Il caso di Davide Russo

Dacci oggi la nostra sanità


, Cronaca
Una questione di salute. Uno si cautela e chiede notizie ai medici. I sintomi non passano. Altri medici. E non medicastri: specialisti a quattro stelle. Risultato? Ognuno fornisce una diagnosi diversa, dopo profumata parcella. Ognuno offre una terapia differente. E il disturbo non passa. Siccome non sei milionario, decidi di conviverci e incroci le dita. In Sicilia (e immaginiamo altrove) esiste un problema serio di preparazione e competenza dei camici bianchi. Ci sono quelli bravi. Ma i meno bravi risaltano. E sovente fanno danno. E' scomparsa la figura del dottore sapiente che sapeva come e dove mettere le mani. Sono tutti specializzatissimi. O gli porti il dato oggettivo e li conduci mano manina, o è quasi impossibile risalire lungo la strada impervia della verità clinica. Al massimo, ti dicono cosa non hai. Piccole trame di vita forse più comuni di ciò che non si creda. La prima urgenza della sanità siciliana è la riqualificazione urgente del personale, la sostituzione dei primari incapaci, nominati dalla politica, il controllo delle azioni e del livello di decenza nei pronto soccorsi in corsia. La classe dei dottori protesta contro la riforma Russo con ragioni che non ci appaiono peregrine. Eppure dovrebbe compiere lo sforzo di essere meno autoreferenziale e più umile. Cari professori, tornate sui banchi.
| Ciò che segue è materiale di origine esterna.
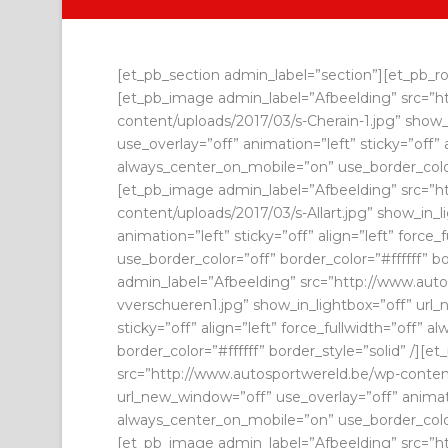
[et_pb_section admin_label=”section”][et_pb_r
[et_pb_image admin_label=”Afbeelding” src=”h
content/uploads/2017/03/s-Cherain-1.jpg” show
use_overlay=”off” animation=”left” sticky=”off” a
always_center_on_mobile=”on” use_border_color=”
[et_pb_image admin_label=”Afbeelding” src=”h
content/uploads/2017/03/s-Allart.jpg” show_in_
animation=”left” sticky=”off” align=”left” forc
use_border_color=”off” border_color=”#ffffff” b
admin_label=”Afbeelding” src=”http://www.aut
vverschueren1.jpg” show_in_lightbox=”off” url_
sticky=”off” align=”left” force_fullwidth=”off”
border_color=”#ffffff” border_style=”solid” /][
src=”http://www.autosportwereld.be/wp-conten
url_new_window=”off” use_overlay=”off” animation
always_center_on_mobile=”on” use_border_color=”
[et_pb_image admin_label=”Afbeelding” src=”h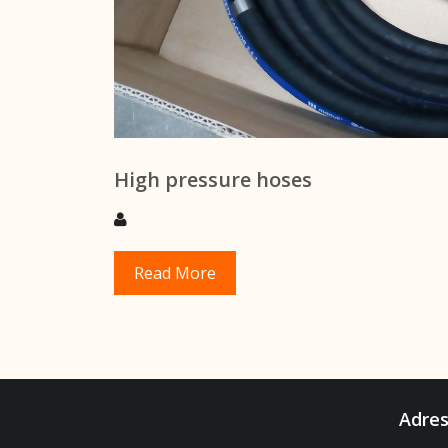
High pressure hoses
Read More
Adre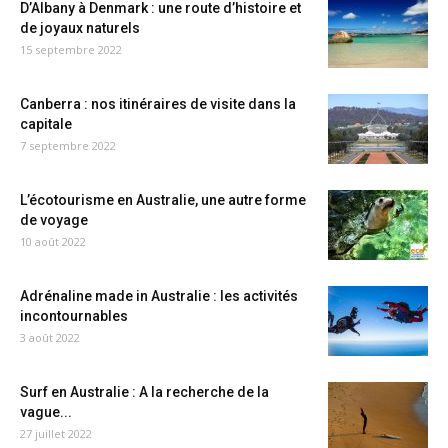
D’Albany à Denmark : une route d’histoire et
de joyaux naturels
15 septembre 2022
Canberra : nos itinéraires de visite dans la
capitale
7 septembre 2022
L’écotourisme en Australie, une autre forme
de voyage
10 août 2022
Adrénaline made in Australie : les activités
incontournables
3 août 2022
Surf en Australie : A la recherche de la
vague...
27 juillet 2022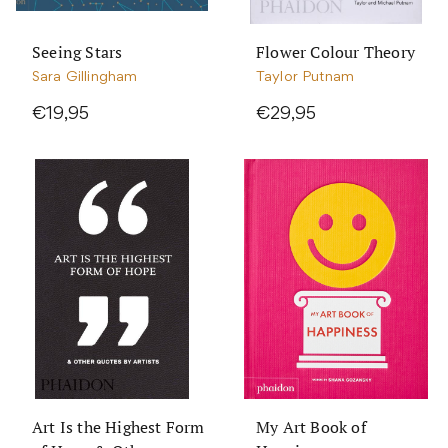
Seeing Stars
Flower Colour Theory
Sara Gillingham
Taylor Putnam
€19,95
€29,95
Art Is the Highest Form
My Art Book of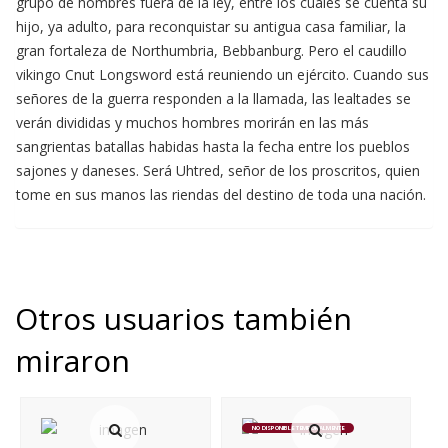
grupo de hombres fuera de la ley, entre los cuales se cuenta su
hijo, ya adulto, para reconquistar su antigua casa familiar, la
gran fortaleza de Northumbria, Bebbanburg. Pero el caudillo
vikingo Cnut Longsword está reuniendo un ejército. Cuando sus
señores de la guerra responden a la llamada, las lealtades se
verán divididas y muchos hombres morirán en las más
sangrientas batallas habidas hasta la fecha entre los pueblos
sajones y daneses. Será Uhtred, señor de los proscritos, quien
tome en sus manos las riendas del destino de toda una nación.
Otros usuarios también
miraron
NO DISPONIBLE TEMPORALMENTE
La vicenda di Davide Russo anticipa le porcate del federalismo e conferma un elemento radicato. La nostra sanità è ormai privata. Chi scuce, accede alle prestazioni subito. Gli altri si accomodino in fila e per piacere non spingete. La sanità pubblica va bene, quando va bene, per i controlli di routine. Purtroppo, il nostro sistema è americano nei costi, non nella qualità. E' vero - come spiega un caro amico e valentissimo dottore - che il medico non può assicurare il risultato. E lui (il mio amico) ci prova senza requie. Appunto, uno dovrebbe provarci. I nostri men in white hanno immancabilmente la coscienza pulita a riguardo?
Abbiamo l'impressione che il malato sia la comparsa del sistema sanitario, non il protagonista. Interessano di più la sua patologia, distaccata dal resto, e i suoi soldi. Il paziente è una figura di ripiego. Un animale da macello o un sintomo da cesellare con i guanti bianchi, senza guizzi di compenetrazione.  Ecco perché le nostre strutture pubbliche o private sono luoghi in cui è complicato guarire ed è difficilissimo essere trattati con la necessaria umanità.